# Want to reboot router from its WebGUI via server



## jamaroney (Aug 24, 2022)

I want to set a cron to have my wireless router regularly reboot via my FreeBSD server. My router doesn't offer telnet or SSH.

I found that when I choose the reboot option on the router's WebGUI (via my Win 10 computers), it then goes to its own internal page (devicemng_rebootinfo.htm) which automatically reboots it.  So, on my Win 10 browsers, after I go to my router's address (192.168.1.2) and enter my username and password. all I have to do is enter "http://192.168.1.2/devicemng_rebootinfo.htm" and the router will automatically reboot.

From my FreeBSD server, is there a command or shell script that would allow me such access?

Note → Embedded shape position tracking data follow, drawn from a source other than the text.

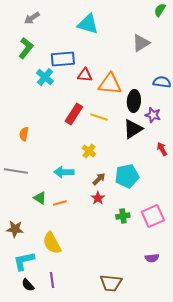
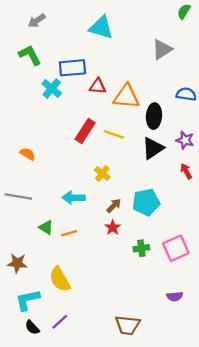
green L-shape: (26, 48) -> (30, 55), turned -65
purple star: (153, 115) -> (185, 140), moved
orange semicircle: (24, 134) -> (28, 154), turned 112
purple line: (52, 280) -> (60, 322), turned 56

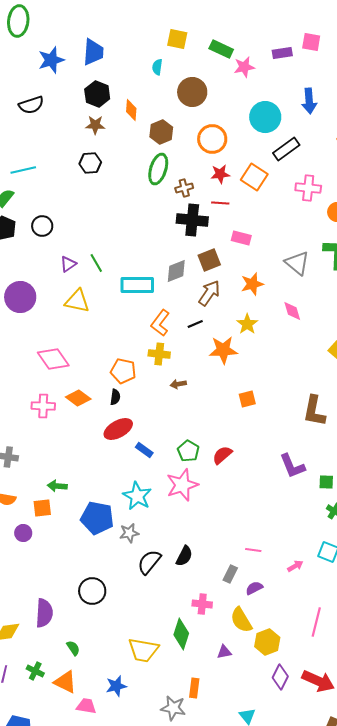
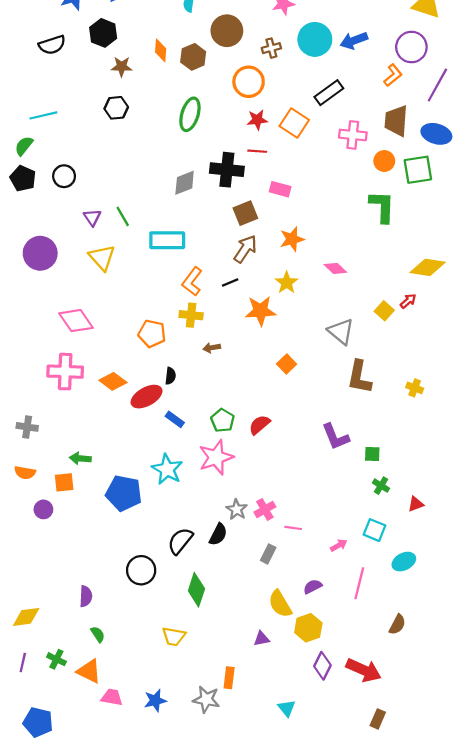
black hexagon: (97, 94) -> (103, 33), moved
blue arrow: (309, 101) -> (354, 41), turned 75
cyan circle: (265, 117) -> (315, 39), moved
brown hexagon: (161, 132) -> (193, 57), moved
brown cross: (184, 188) -> (271, 48), moved
gray triangle: (297, 263) -> (341, 331), moved
purple triangle: (68, 264) -> (92, 217), turned -30
gray diamond: (176, 271) -> (185, 183), moved
yellow triangle: (77, 301) -> (102, 258), turned 36
pink diamond: (292, 311) -> (335, 268), turned -30
black semicircle: (115, 397) -> (170, 376), moved
orange diamond: (78, 398) -> (113, 381), moved
orange square: (247, 399) -> (287, 364), turned -30
pink cross: (43, 406) -> (65, 372), size x1.4
gray star: (129, 533) -> (237, 509), moved, turned -30
purple semicircle: (254, 588) -> (313, 587), moved
black circle: (92, 591) -> (141, 570), moved
pink cross: (202, 604) -> (265, 509), moved, turned -36
purple semicircle: (44, 613) -> (86, 596), moved, size x0.7
pink line: (316, 622) -> (359, 583), moved
green diamond: (181, 634) -> (196, 590), moved
yellow trapezoid: (143, 650) -> (174, 636), size x0.7
blue star: (116, 686) -> (155, 700), moved

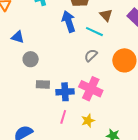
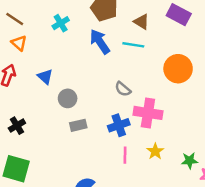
blue triangle: (18, 37) -> (45, 77), turned 40
gray semicircle: (91, 55) -> (123, 89), moved, turned -80
gray rectangle: (43, 84) -> (78, 125), moved

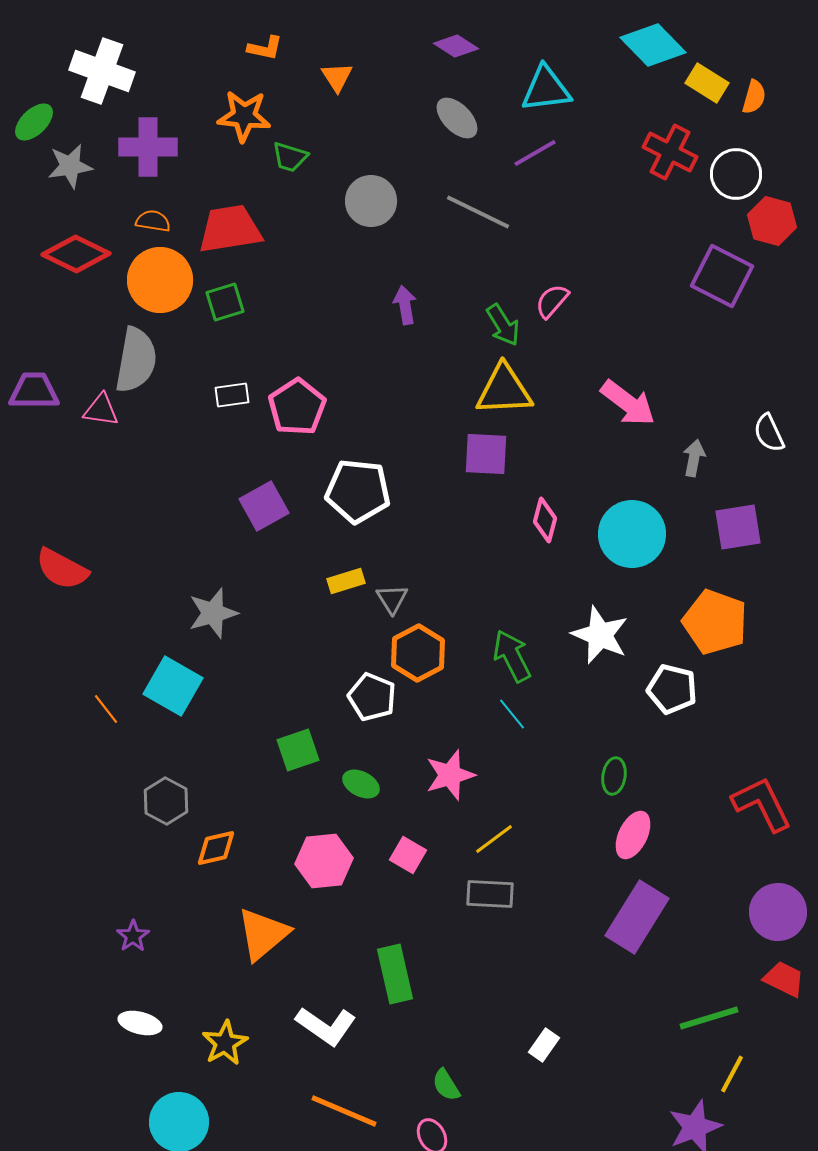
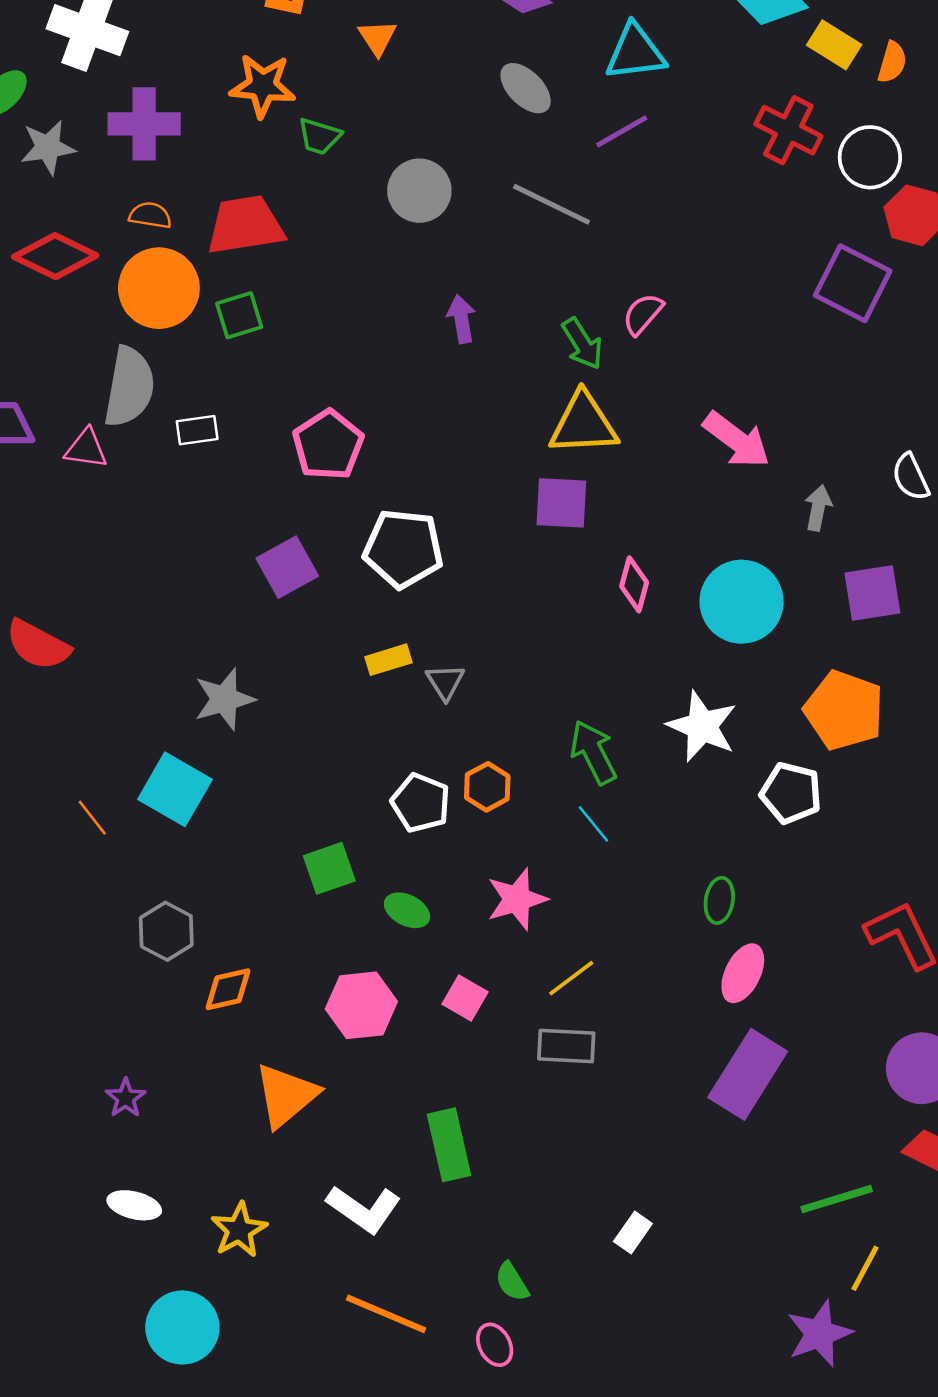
white rectangle: (232, 395) -> (197, 430), moved
orange hexagon: (418, 653) -> (487, 787), moved, size x0.7

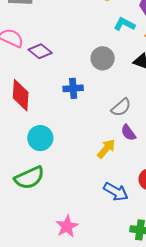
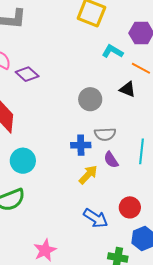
gray circle: (103, 58) -> (90, 99), moved
blue cross: (73, 88) -> (81, 145), moved
gray semicircle: (121, 107) -> (105, 134), turned 35

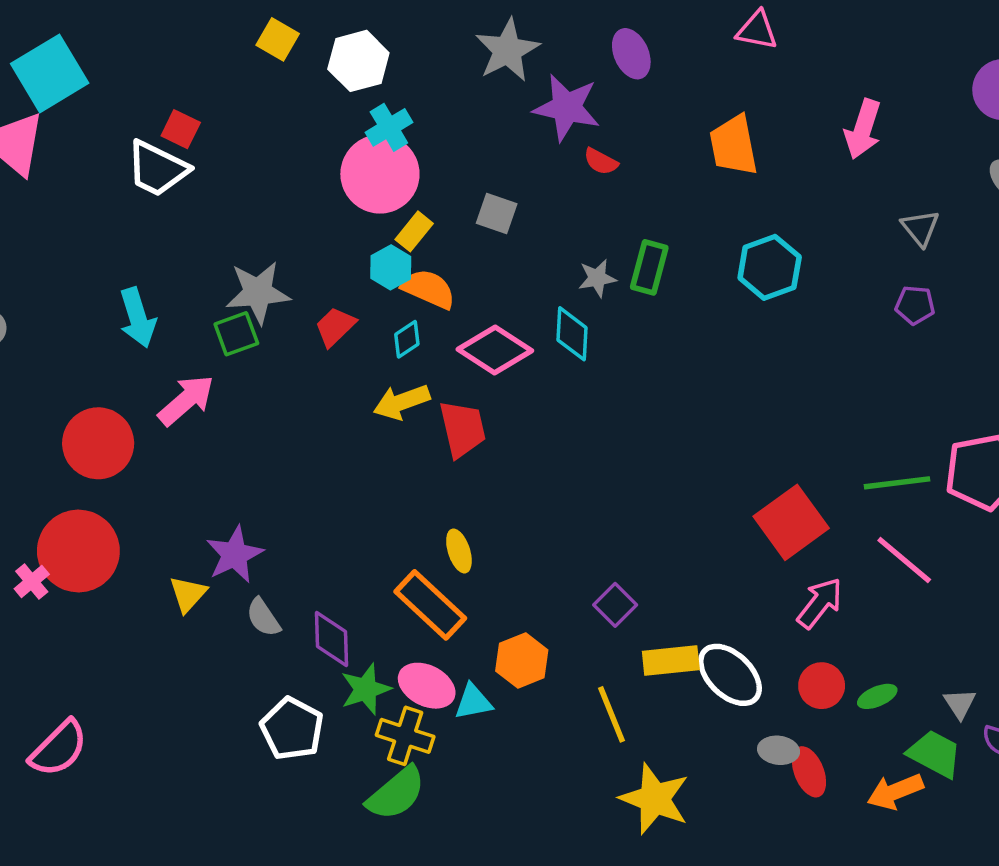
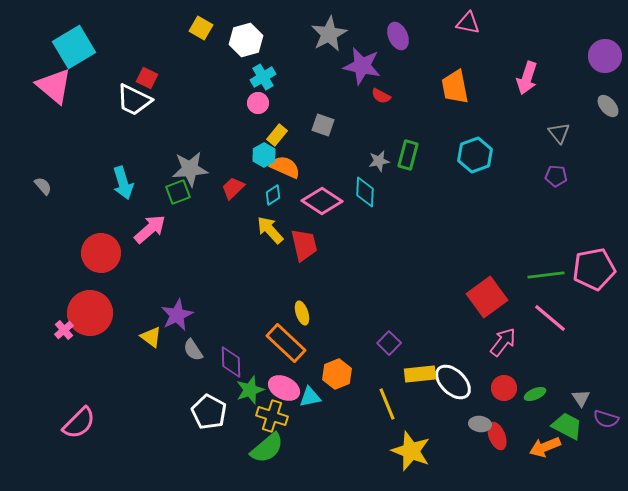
pink circle: (380, 174) -> (258, 103), size x0.5
yellow arrow: (402, 402) -> (270, 230), turned 68
yellow triangle: (188, 594) -> (151, 337), turned -35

Sorry if I don't know what other relevant information to include. Any assistance would be appreciated.


----------



## VladiBG (Aug 24, 2022)

You can use curl to send basic auth data and then to open the desire address. But first you will need to dump the login process depending of your website so you can craft the auth. Search in google for "Curl POST With Basic Authentication"

example:


> curl -u "username:_pass" http://192.168.1.2/devicemng_rebootinfo.htm



or in your browser get the request header and dump the auth token then use



> curl http://192.168.1.2/devicemng_rebootinfo.htm -H "Accept: text/html,application/xhtml"  -H "Authorization: Basic {token}"


----------



## jamaroney (Aug 24, 2022)

So, I tried the first example you supplied (with proper username/password) as well as several other options shown on the reqbin website (their "Curl POST With Basic Authentication" page), and all I seem to get is the page source of the devicemng_rebootinfo.htm page. It doesn't reboot the router like it does when I access the page via a browser on my Win10 computers.

Do I need to install/utilize a web browser while I'm trying to accomplish this? I'm not at all knowledgeable about how to do this from a headless server.


----------



## VladiBG (Aug 24, 2022)

If you get to the page source then your login process is working. Then you need to view the actual data that you need to POST to that page, it may be FORM post or some .cgi like reboot.cgi . It's easy by recording your browser network activity via developing tools in chrome based browser and observe the request header when you navigate to this page.

Do you need to click some button when you open this page "devicemng_rebootinfo.htm" ?


----------



## jamaroney (Aug 24, 2022)

VladiBG said:


> If you get to the page source then your login process is working. Then you need to view the actual data that you need to POST to that page, it may be FORM post or some .cgi like reboot.cgi . It's easy by recording your browser network activity via developing tools in chrome based browser and observe the request header when you navigate to this page.
> 
> Do you need to click some button when you open this page "devicemng_rebootinfo.htm" ?


No, going to the page automatically reboots the router - it says things to the effect that my router is now rebooting. If I'm working through normal procedures (starting at the router's home page), it's the page that the router directs to when I select "Reboot Router."


----------



## VladiBG (Aug 24, 2022)

Try to record the traffic activity when you click "reboot router" and see what is the actual POST data which you are sending to that page.


----------



## richardtoohey2 (Aug 24, 2022)

When you login with your browser, the web server on the router creates a session. When you navigate to another page in your browser (like the reboot page) the router knows it is still the same session - the same logged-in user - so it does the reboot.

So you can’t just visit the reboot page from the command line - you have to mimic the whole login/session flow (which is what VladiBG is saying).

This might help explain some of the concepts: 








						What are sessions? How do they work?
					

I am just beginning to start learning web application development, using python. I am coming across the terms 'cookies' and 'sessions'. I understand cookies in that they store some info in a key va...




					stackoverflow.com
				




Apologies if you knew all this already.

Should be possible but you’ll have to do the digging to see what exactly your router does.


----------



## jamaroney (Aug 25, 2022)

Thanks for the suggestions. I used Chrome Dev Tools to try to determine what's going on when I get to "devicemng_rebootinfo.htm" (after logging in), but I was unable to come up with anything fruitful.

A lot of time spent unsuccessfully trying to accomplish what I had hoped would be a straightforward task.  Time to move on...

Again, thanks.


----------